Philadelphia is among the many United States cities which have a multitude of historic sites, including the U.S. National Museum of Natural History & the U.S. History Museum, plus the Science Museum of Pennsylvania. The University of Pennsylvania’s Institute of Medicine and Children’s Hospital bring much more to the Philadelphia scene as well. Philadelphia, Pennsylvania is also notable for being home to the first lady U.S. President, Martha Washington. Philadelphia is notable among the United States cities for its diversity and history.
Besides its history, Philadelphia is renowned for its arts and music. Many performers who have gained worldwide popularity include pianist-composer-pianist-actor-writer Frank Sinatra, pop-psychologist and author John Lennon, and the band America, the very popular Philadelphia Soul bands. The Philadelphia International Piano Competition is an annual competition showcasing the best piano players from the United States and internationally.

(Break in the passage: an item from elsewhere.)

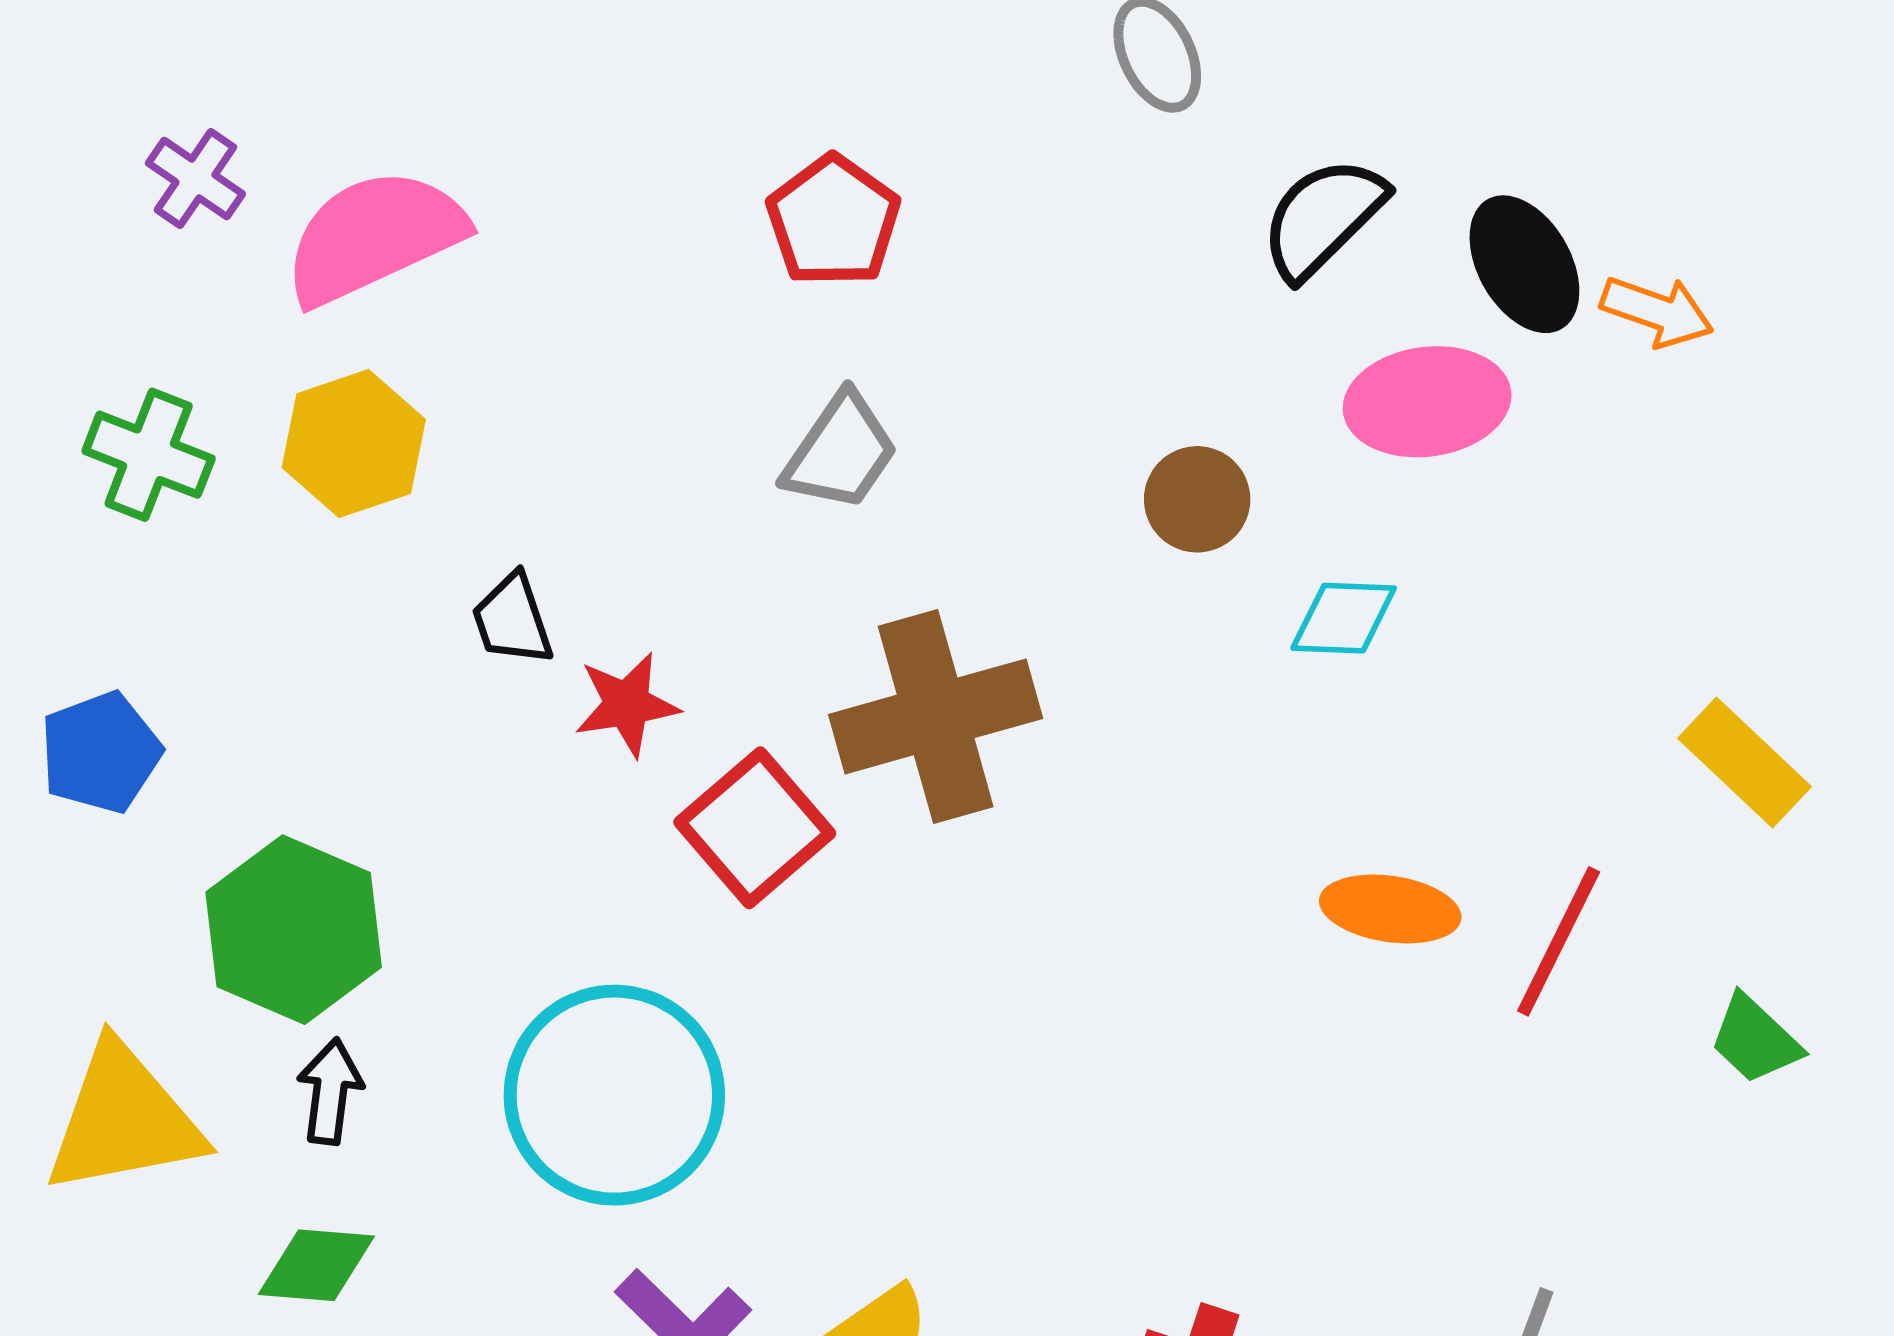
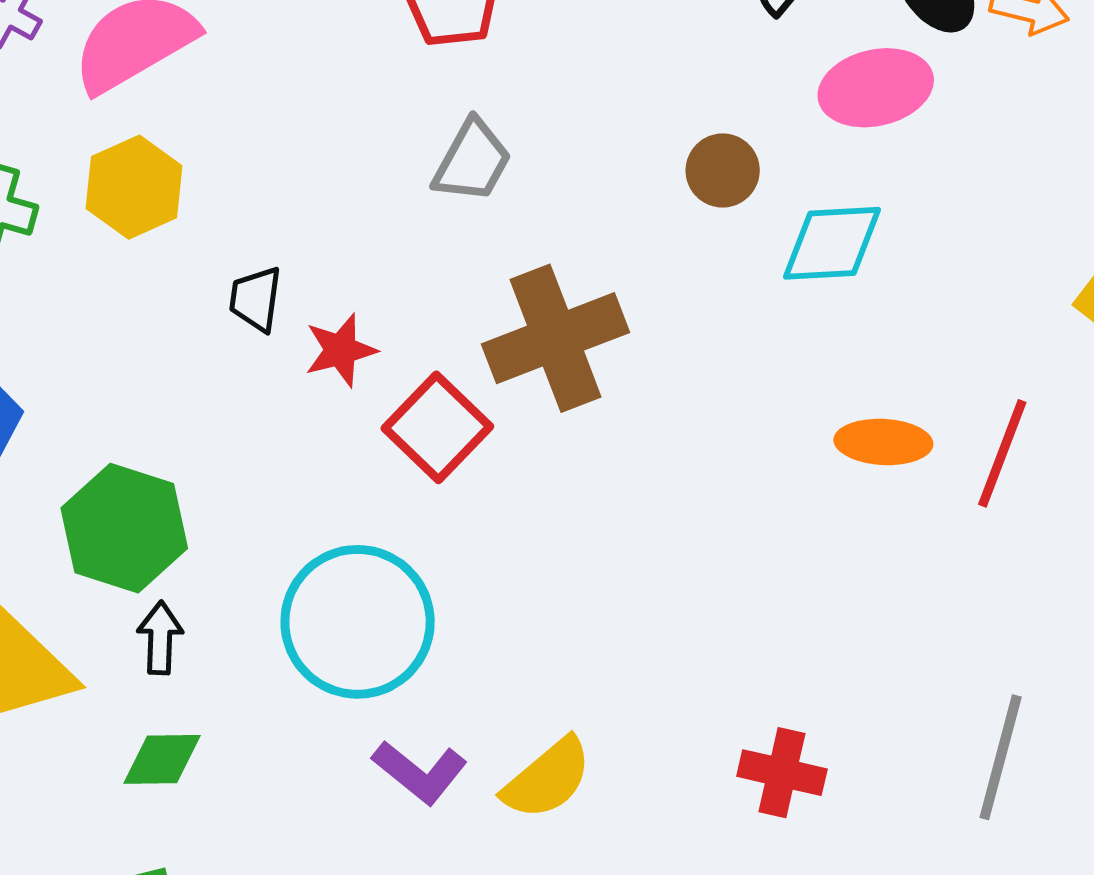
cyan diamond: (1344, 618) -> (832, 243), size x1.4
black trapezoid: (512, 620) -> (256, 299), turned 32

Philadelphia is also home to numerous jazz festivals and the annual “Jazz Summer” festival, attracting audiences from around the world.
1. Liberty Bell Pavilion
In the United States, the Liberty Bell has long been a symbol of freedom and independence. In the late 19th century, in an effort to inspire a sense of freedom and conquer divisions left by the Civil War, it went on tour around the country. In 1915, the bell completed its journey to Philadelphia, where it stayed. Today, in a pavilion that houses exhibits and videos about its history, the bell is open for free public viewing.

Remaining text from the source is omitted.